(Saved entries)
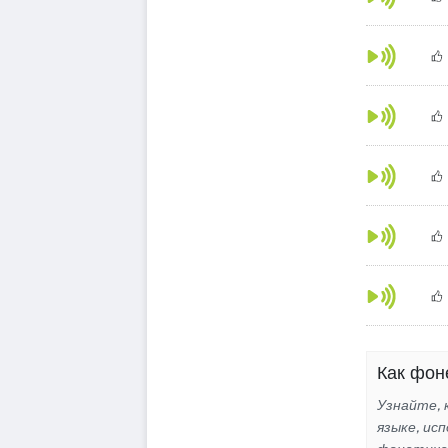
Как фоне
Узнайте, 
языке, ис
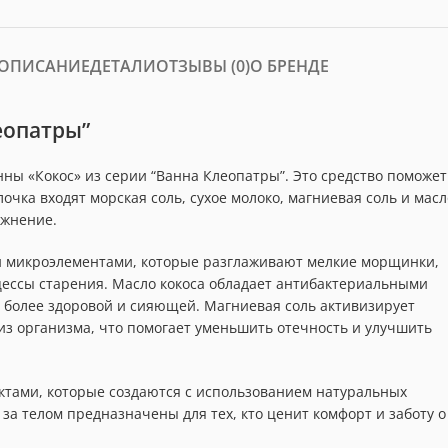
ОПИСАНИЕ
ДЕТАЛИ
ОТЗЫВЫ (0)
О БРЕНДЕ
еопатры”
ны «Кокос» из серии “Ванна Клеопатры”. Это средство поможет
очка входят морская соль, сухое молоко, магниевая соль и масл
ажнение.
и микроэлементами, которые разглаживают мелкие морщинки,
цессы старения. Масло кокоса обладает антибактериальными
ё более здоровой и сияющей. Магниевая соль активизирует
з организма, что помогает уменьшить отечность и улучшить
ктами, которые создаются с использованием натуральных
за телом предназначены для тех, кто ценит комфорт и заботу о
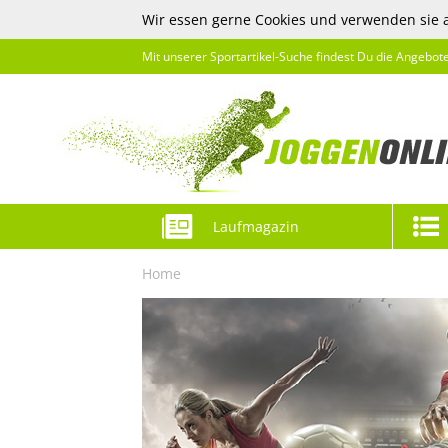
Wir essen gerne Cookies und verwenden sie 
Mit unserer Sportartikel-Suche findest Du die Angebot
Laufmagazin
Home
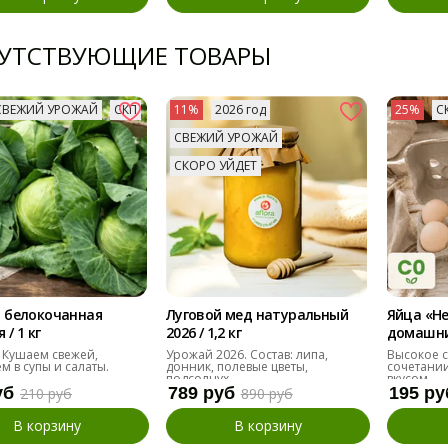
УТСТВУЮЩИЕ ТОВАРЫ
СВЕЖИЙ УРОЖАЙ
СКП
11%
2026 год
25%
С
СВЕЖИЙ УРОЖАЙ
СКОРО УЙДЕТ
 белокочанная
Луговой мед натуральный
Яйца «Н
/ 1 кг
2026 / 1,2 кг
домашние
десяток
 Кушаем свежей,
Урожай 2026. Состав: липа,
Высокое с
м в супы и салаты.
донник, полевые цветы,
сочетании
подсолнух
вкусом.
уб
789 руб
195 ру
210 руб
890 руб
В корзину
В корзину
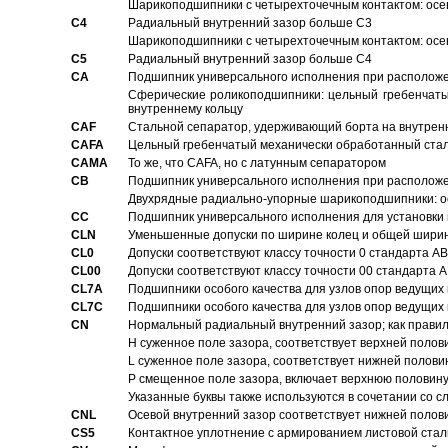
Шарикоподшипники с четырехточечным контактом: осе
C4
Pадиальный внутренний зазор больше C3
Шарикоподшипники с четырехточечным контактом: осе
C5
Pадиальный внутренний зазор больше C4
CA
Подшипник универсального исполнения при расположен
Сферические роликоподшипники: цельный гребенчаты
внутреннему кольцу
CAF
Стальной сепаратор, удерживающий борта на внутренн
CAFA
Цельный гребенчатый механически обработанный стал
CAMA
То же, что CAFA, но с латунным сепаратором
CB
Подшипник универсального исполнения при расположен
Двухрядные радиально-упорные шарикоподшипники: о
CC
Подшипник универсального исполнения для установки 
CLN
Уменьшенные допуски по ширине колец и общей ширине
CL0
Допуски соответствуют классу точности 0 стандарта 
CL00
Допуски соответствуют классу точности 00 стандарта
CL7A
Подшипники особого качества для узлов опор ведущих
CL7C
Подшипники особого качества для узлов опор ведущих
CN
Hормальный радиальный внутренний зазор; как правил
H суженное поле зазора, соответствует верхней полов
L суженное поле зазора, соответствует нижней полови
P смещенное поле зазора, включает верхнюю половину
Указанные буквы также используются в сочетании со с
CNL
Осевой внутренний зазор соответствует нижней полов
CS5
Контактное уплотнение с армированием листовой стал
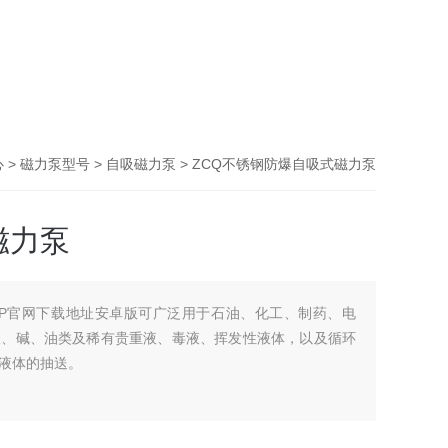
心
>
磁力泵型号
>
自吸磁力泵
> ZCQ不锈钢防爆自吸式磁力泵
磁力泵
PP官网下载地址安卓版可广泛用于石油、化工、制药、电
酸、碱、油类及稀有贵重液、毒液、挥发性液体，以及循环
液体的抽送。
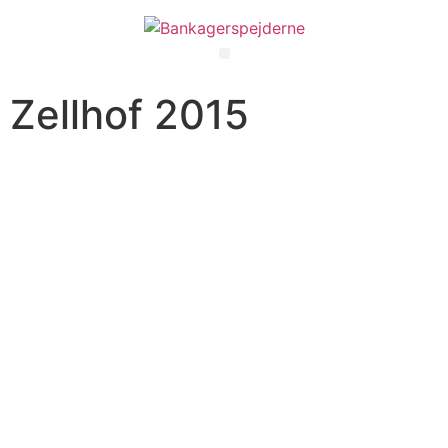
Zellhof 2015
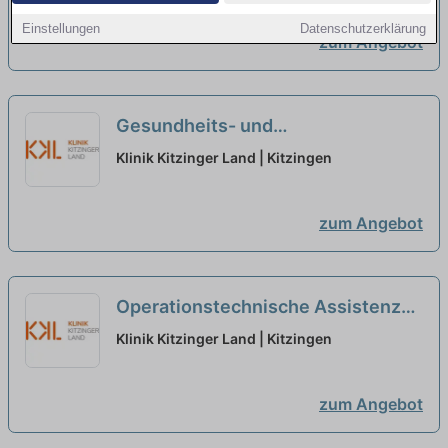
Einstellungen
Datenschutzerklärung
zum Angebot
Gesundheits- und
Krankenpfleger:in (m/w/d) für
Klinik Kitzinger Land | Kitzingen
unsere Endoskopie in Teilzeit
(65%) - Willkommen im Klinikland!
zum Angebot
neu
Operationstechnische Assistenz
(m/w/d) für unsere Endoskopie in
Klinik Kitzinger Land | Kitzingen
Teilzeit (65%) - Willkommen im
Klinikland!
neu
zum Angebot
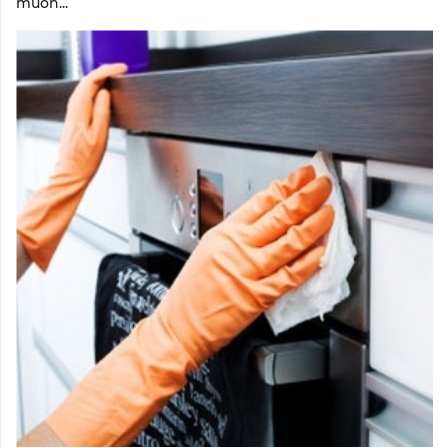
muốn...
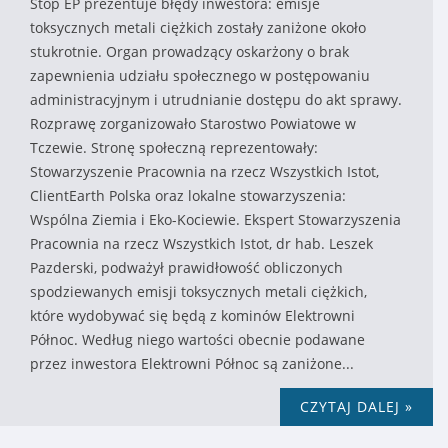
Stop EP prezentuje błędy inwestora: emisje
toksycznych metali ciężkich zostały zaniżone około
stukrotnie. Organ prowadzący oskarżony o brak
zapewnienia udziału społecznego w postępowaniu
administracyjnym i utrudnianie dostępu do akt sprawy.
Rozprawę zorganizowało Starostwo Powiatowe w
Tczewie. Stronę społeczną reprezentowały:
Stowarzyszenie Pracownia na rzecz Wszystkich Istot,
ClientEarth Polska oraz lokalne stowarzyszenia:
Wspólna Ziemia i Eko-Kociewie. Ekspert Stowarzyszenia
Pracownia na rzecz Wszystkich Istot, dr hab. Leszek
Pazderski, podważył prawidłowość obliczonych
spodziewanych emisji toksycznych metali ciężkich,
które wydobywać się będą z kominów Elektrowni
Północ. Według niego wartości obecnie podawane
przez inwestora Elektrowni Północ są zaniżone...
CZYTAJ DALEJ »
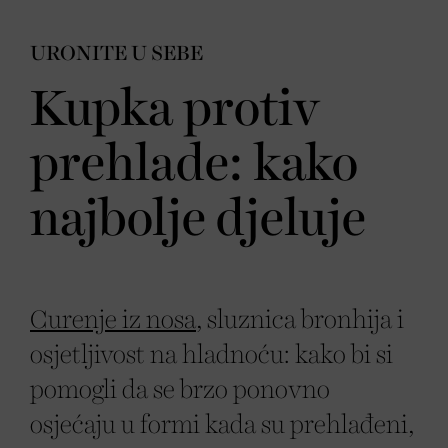
URONITE U SEBE
Kupka protiv
prehlade: kako
najbolje djeluje
Curenje iz nosa
, sluznica bronhija i
osjetljivost na hladnoću: kako bi si
pomogli da se brzo ponovno
osjećaju u formi kada su prehlađeni,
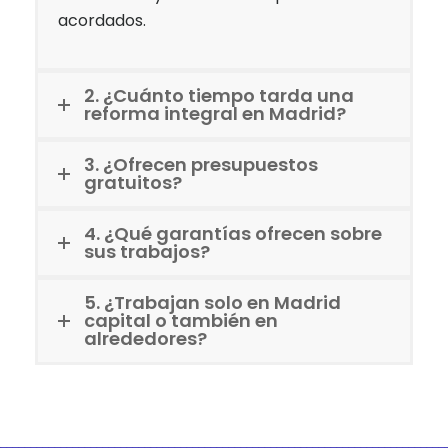
acordados.
2. ¿Cuánto tiempo tarda una
reforma integral en Madrid?
3. ¿Ofrecen presupuestos
gratuitos?
4. ¿Qué garantías ofrecen sobre
sus trabajos?
5. ¿Trabajan solo en Madrid
capital o también en
alrededores?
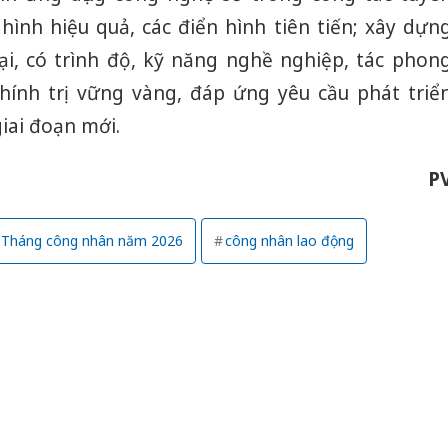
bảo vệ 
hình hiệu quả, các điển hình tiên tiến; xây dựn
kinh do
i, có trình độ, kỹ năng nghề nghiệp, tác phon
Công an
hính trị vững vàng, đáp ứng yêu cầu phát triể
tìm bị h
án sản 
iai đoạn mới.
bán yến
P
Thanh H
hại tron
bán bìn
Tháng công nhân năm 2026
công nhân lao động
Moyuum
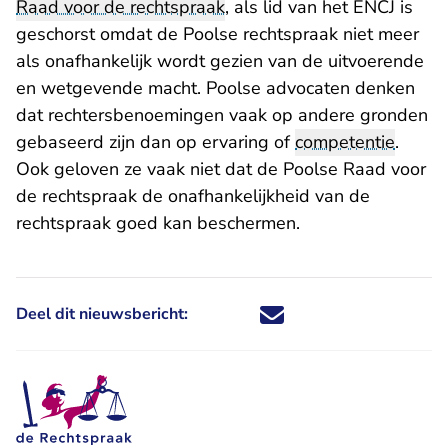
Raad voor de rechtspraak
, als lid van het ENCJ is
geschorst
omdat de Poolse rechtspraak niet meer
als onafhankelijk wordt gezien van de uitvoerende
en wetgevende macht. Poolse advocaten denken
dat rechtersbenoemingen vaak op andere gronden
gebaseerd zijn dan op ervaring of
competentie
.
Ook geloven ze vaak niet dat de Poolse Raad voor
de rechtspraak de onafhankelijkheid van de
rechtspraak goed kan beschermen.
Deel dit nieuwsbericht:
Deel dit nieuwsbericht via X - U 
Deel dit nieuwsbericht via Fa
Deel dit nieuwsbericht via
Deel dit nieuwsbericht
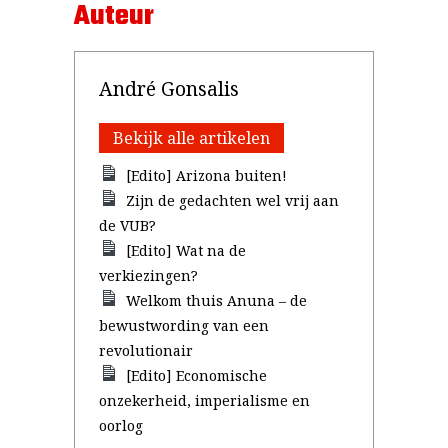
Auteur
André Gonsalis
Bekijk alle artikelen
[Edito] Arizona buiten!
Zijn de gedachten wel vrij aan
de VUB?
[Edito] Wat na de
verkiezingen?
Welkom thuis Anuna – de
bewustwording van een
revolutionair
[Edito] Economische
onzekerheid, imperialisme en
oorlog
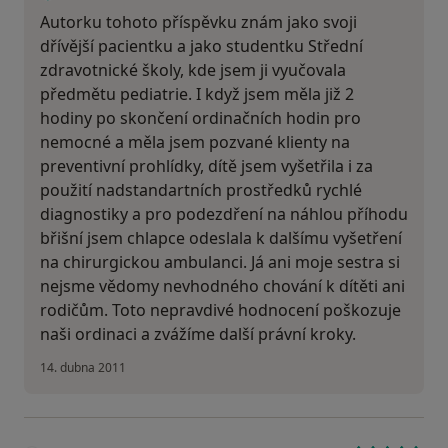
Autorku tohoto příspěvku znám jako svoji
dřívější pacientku a jako studentku Střední
zdravotnické školy, kde jsem ji vyučovala
předmětu pediatrie. I když jsem měla již 2
hodiny po skončení ordinačních hodin pro
nemocné a měla jsem pozvané klienty na
preventivní prohlídky, dítě jsem vyšetřila i za
použití nadstandartních prostředků rychlé
diagnostiky a pro podezdření na náhlou příhodu
břišní jsem chlapce odeslala k dalšímu vyšetření
na chirurgickou ambulanci. Já ani moje sestra si
nejsme vědomy nevhodného chování k dítěti ani
rodičům. Toto nepravdivé hodnocení poškozuje
naši ordinaci a zvážíme další právní kroky.
14. dubna 2011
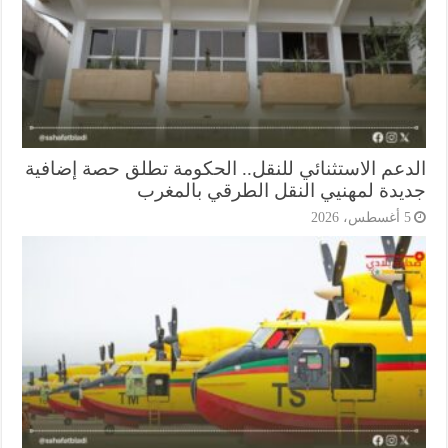
دعم الاستثنائي للنقل.. الحكومة تطلق حصة إضافية
يدة لمهنيي النقل الطرقي بالمغرب
أغسطس، 2026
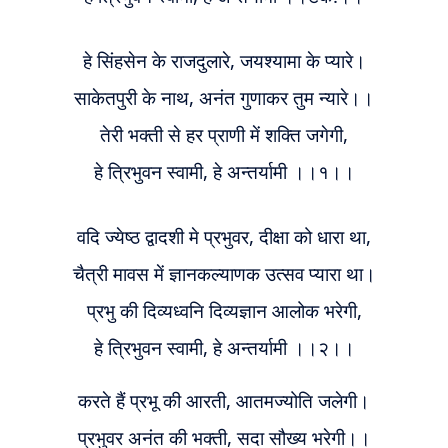
हे सिंहसेन के राजदुलारे, जयश्यामा
के
प्यारे।
साकेतपुरी के नाथ, अनंत गुणाकर तुम न्यारे।।
तेरी भक्ती से हर प्राणी में शक्ति जगेगी,
हे त्रिभुवन स्वामी, हे अन्तर्यामी
।।१।।
वदि ज्येष्ठ द्वादशी मे प्रभुवर, दीक्षा को धारा था,
चैत्री मावस में ज्ञानकल्याणक उत्सव प्यारा था।
प्रभु की दिव्यध्वनि दिव्यज्ञान आलोक भरेगी,
हे त्रिभुवन स्वामी, हे अन्तर्यामी
।।२।।
करते हैं प्रभू की आरती, आतमज्योति जलेगी।
प्रभुवर अनंत की भक्ती, सदा सौख्य भरेगी।।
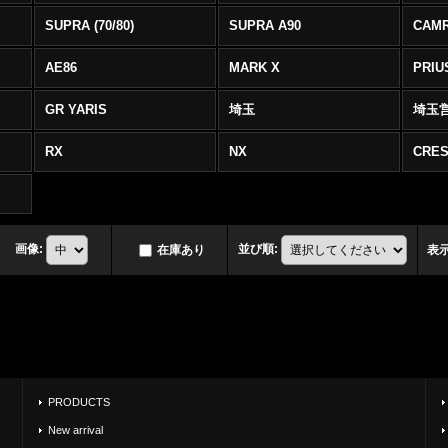
SUPRA (70/80)
SUPRA A90
CAM
AE86
MARK X
PRIU
GR YARIS
埼玉
埼玉
RX
NX
CRES
画像
:
並び順
:
在庫あり
表
PRODUCTS
New arrival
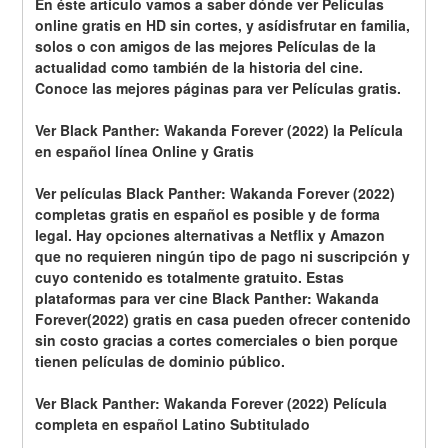
En éste artículo vamos a saber dónde ver Películas 
online gratis en HD sin cortes, y asídisfrutar en familia, 
solos o con amigos de las mejores Películas de la 
actualidad como también de la historia del cine. 
Conoce las mejores páginas para ver Películas gratis.
Ver Black Panther: Wakanda Forever (2022) la Película 
en español línea Online y Gratis
Ver películas Black Panther: Wakanda Forever (2022) 
completas gratis en español es posible y de forma 
legal. Hay opciones alternativas a Netflix y Amazon 
que no requieren ningún tipo de pago ni suscripción y 
cuyo contenido es totalmente gratuito. Estas 
plataformas para ver cine Black Panther: Wakanda 
Forever(2022) gratis en casa pueden ofrecer contenido 
sin costo gracias a cortes comerciales o bien porque 
tienen películas de dominio público.
Ver Black Panther: Wakanda Forever (2022) Película 
completa en español Latino Subtitulado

* _TASK GOAL_
Pictures do not belong in the answer. Return the lines above starting at the one with "[Edito] Economische" and ending at the one with "En éste artículo", both kept, exactly.

* _FINAL ANSWER_
[Edito] Economische
onzekerheid, imperialisme en
oorlog
Autorku tohoto příspěvku znám jako svoji
dřívější pacientku a jako studentku Střední
zdravotnické školy, kde jsem ji vyučovala
předmětu pediatrie. I když jsem měla již 2
hodiny po skončení ordinačních hodin pro
nemocné a měla jsem pozvané klienty na
preventivní prohlídky, dítě jsem vyšetřila i za
použití nadstandartních prostředků rychlé
diagnostiky a pro podezdření na náhlou příhodu
břišní jsem chlapce odeslala k dalšímu vyšetření
na chirurgickou ambulanci. Já ani moje sestra si
nejsme vědomy nevhodného chování k dítěti ani
rodičům. Toto nepravdivé hodnocení poškozuje
naši ordinaci a zvážíme další právní kroky.
14. dubna 2011
دعم الاستثنائي للنقل.. الحكومة تطلق حصة إضافية
يدة لمهنيي النقل الطرقي بالمغرب
أغسطس، 2026
हे सिंहसेन के राजदुलारे, जयश्यामा
के
प्यारे।
साकेतपुरी के नाथ, अनंत गुणाकर तुम न्यारे।।
तेरी भक्ती से हर प्राणी में शक्ति जगेगी,
हे त्रिभुवन स्वामी, हे अन्तर्यामी
।।१।।
वदि ज्येष्ठ द्वादशी मे प्रभुवर, दीक्षा को धारा था,
चैत्री मावस में ज्ञानकल्याणक उत्सव प्यारा था।
प्रभु की दिव्यध्वनि दिव्यज्ञान आलोक भरेगी,
हे त्रिभुवन स्वामी, हे अन्तर्यामी
।।२।।
करते हैं प्रभू की आरती, आतमज्योति जलेगी।
प्रभुवर अनंत की भक्ती, सदा सौख्य भरेगी।।
SUPRA (70/80)
SUPRA A90
CAM
AE86
MARK X
PRIU
GR YARIS
埼玉
埼玉
RX
NX
CRES
画像
:
並び順
:
在庫あり
表
PRODUCTS
New arrival
En éste artículo vamos a saber dónde ver Películas 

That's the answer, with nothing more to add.